§ Given records:
---+---

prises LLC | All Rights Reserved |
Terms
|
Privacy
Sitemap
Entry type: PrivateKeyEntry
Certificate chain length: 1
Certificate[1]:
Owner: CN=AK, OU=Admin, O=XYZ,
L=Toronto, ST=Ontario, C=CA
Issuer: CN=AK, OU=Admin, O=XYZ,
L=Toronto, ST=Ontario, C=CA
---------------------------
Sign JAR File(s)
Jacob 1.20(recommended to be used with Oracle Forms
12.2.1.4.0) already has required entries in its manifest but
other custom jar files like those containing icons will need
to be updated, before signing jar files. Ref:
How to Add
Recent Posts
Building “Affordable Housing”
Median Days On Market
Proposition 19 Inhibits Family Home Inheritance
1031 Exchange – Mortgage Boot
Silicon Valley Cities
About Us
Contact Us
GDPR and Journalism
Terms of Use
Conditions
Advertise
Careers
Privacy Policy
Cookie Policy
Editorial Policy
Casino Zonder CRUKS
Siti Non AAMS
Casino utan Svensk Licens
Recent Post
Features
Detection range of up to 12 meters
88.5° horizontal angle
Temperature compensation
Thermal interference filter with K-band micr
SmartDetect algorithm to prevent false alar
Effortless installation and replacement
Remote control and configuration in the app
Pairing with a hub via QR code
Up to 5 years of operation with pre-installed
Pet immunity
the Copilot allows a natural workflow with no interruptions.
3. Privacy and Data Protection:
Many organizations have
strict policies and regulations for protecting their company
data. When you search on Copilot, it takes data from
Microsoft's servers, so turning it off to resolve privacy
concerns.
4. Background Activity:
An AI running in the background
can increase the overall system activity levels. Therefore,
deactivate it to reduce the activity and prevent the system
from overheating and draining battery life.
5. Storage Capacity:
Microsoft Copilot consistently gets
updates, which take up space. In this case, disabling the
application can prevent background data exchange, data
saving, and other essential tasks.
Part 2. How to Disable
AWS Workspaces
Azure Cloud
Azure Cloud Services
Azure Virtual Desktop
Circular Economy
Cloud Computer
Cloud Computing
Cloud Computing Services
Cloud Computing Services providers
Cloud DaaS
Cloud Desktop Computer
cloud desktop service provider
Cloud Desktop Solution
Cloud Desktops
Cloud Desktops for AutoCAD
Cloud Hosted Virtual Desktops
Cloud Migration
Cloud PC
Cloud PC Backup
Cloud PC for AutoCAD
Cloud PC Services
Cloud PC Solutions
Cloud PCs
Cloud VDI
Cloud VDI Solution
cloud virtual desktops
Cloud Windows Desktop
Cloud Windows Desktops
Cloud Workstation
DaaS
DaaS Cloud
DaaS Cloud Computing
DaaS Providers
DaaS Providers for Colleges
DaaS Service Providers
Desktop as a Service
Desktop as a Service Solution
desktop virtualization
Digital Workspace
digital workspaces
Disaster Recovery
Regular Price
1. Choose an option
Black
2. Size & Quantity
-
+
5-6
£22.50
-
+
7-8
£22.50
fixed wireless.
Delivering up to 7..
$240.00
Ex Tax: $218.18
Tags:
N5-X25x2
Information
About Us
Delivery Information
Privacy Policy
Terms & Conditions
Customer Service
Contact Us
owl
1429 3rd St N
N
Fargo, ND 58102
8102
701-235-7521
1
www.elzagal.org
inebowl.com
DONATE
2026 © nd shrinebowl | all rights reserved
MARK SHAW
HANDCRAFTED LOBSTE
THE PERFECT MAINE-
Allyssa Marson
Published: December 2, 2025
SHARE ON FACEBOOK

---+---

§ Problem: Set down the whole listing again. Keep every word as it is.

§ Answer for this exercise:
prises LLC | All Rights Reserved |
Terms
|
Privacy
Sitemap
Entry type: PrivateKeyEntry
Certificate chain length: 1
Certificate[1]:
Owner: CN=AK, OU=Admin, O=XYZ,
L=Toronto, ST=Ontario, C=CA
Issuer: CN=AK, OU=Admin, O=XYZ,
L=Toronto, ST=Ontario, C=CA
---------------------------
Sign JAR File(s)
Jacob 1.20(recommended to be used with Oracle Forms
12.2.1.4.0) already has required entries in its manifest but
other custom jar files like those containing icons will need
to be updated, before signing jar files. Ref:
How to Add
Recent Posts
Building “Affordable Housing”
Median Days On Market
Proposition 19 Inhibits Family Home Inheritance
1031 Exchange – Mortgage Boot
Silicon Valley Cities
About Us
Contact Us
GDPR and Journalism
Terms of Use
Conditions
Advertise
Careers
Privacy Policy
Cookie Policy
Editorial Policy
Casino Zonder CRUKS
Siti Non AAMS
Casino utan Svensk Licens
Recent Post
Features
Detection range of up to 12 meters
88.5° horizontal angle
Temperature compensation
Thermal interference filter with K-band micr
SmartDetect algorithm to prevent false alar
Effortless installation and replacement
Remote control and configuration in the app
Pairing with a hub via QR code
Up to 5 years of operation with pre-installed
Pet immunity
the Copilot allows a natural workflow with no interruptions.
3. Privacy and Data Protection:
Many organizations have
strict policies and regulations for protecting their company
data. When you search on Copilot, it takes data from
Microsoft's servers, so turning it off to resolve privacy
concerns.
4. Background Activity:
An AI running in the background
can increase the overall system activity levels. Therefore,
deactivate it to reduce the activity and prevent the system
from overheating and draining battery life.
5. Storage Capacity:
Microsoft Copilot consistently gets
updates, which take up space. In this case, disabling the
application can prevent background data exchange, data
saving, and other essential tasks.
Part 2. How to Disable
AWS Workspaces
Azure Cloud
Azure Cloud Services
Azure Virtual Desktop
Circular Economy
Cloud Computer
Cloud Computing
Cloud Computing Services
Cloud Computing Services providers
Cloud DaaS
Cloud Desktop Computer
cloud desktop service provider
Cloud Desktop Solution
Cloud Desktops
Cloud Desktops for AutoCAD
Cloud Hosted Virtual Desktops
Cloud Migration
Cloud PC
Cloud PC Backup
Cloud PC for AutoCAD
Cloud PC Services
Cloud PC Solutions
Cloud PCs
Cloud VDI
Cloud VDI Solution
cloud virtual desktops
Cloud Windows Desktop
Cloud Windows Desktops
Cloud Workstation
DaaS
DaaS Cloud
DaaS Cloud Computing
DaaS Providers
DaaS Providers for Colleges
DaaS Service Providers
Desktop as a Service
Desktop as a Service Solution
desktop virtualization
Digital Workspace
digital workspaces
Disaster Recovery
Regular Price
1. Choose an option
Black
2. Size & Quantity
-
+
5-6
£22.50
-
+
7-8
£22.50
fixed wireless.
Delivering up to 7..
$240.00
Ex Tax: $218.18
Tags:
N5-X25x2
Information
About Us
Delivery Information
Privacy Policy
Terms & Conditions
Customer Service
Contact Us
owl
1429 3rd St N
N
Fargo, ND 58102
8102
701-235-7521
1
www.elzagal.org
inebowl.com
DONATE
2026 © nd shrinebowl | all rights reserved
MARK SHAW
HANDCRAFTED LOBSTE
THE PERFECT MAINE-
Allyssa Marson
Published: December 2, 2025
SHARE ON FACEBOOK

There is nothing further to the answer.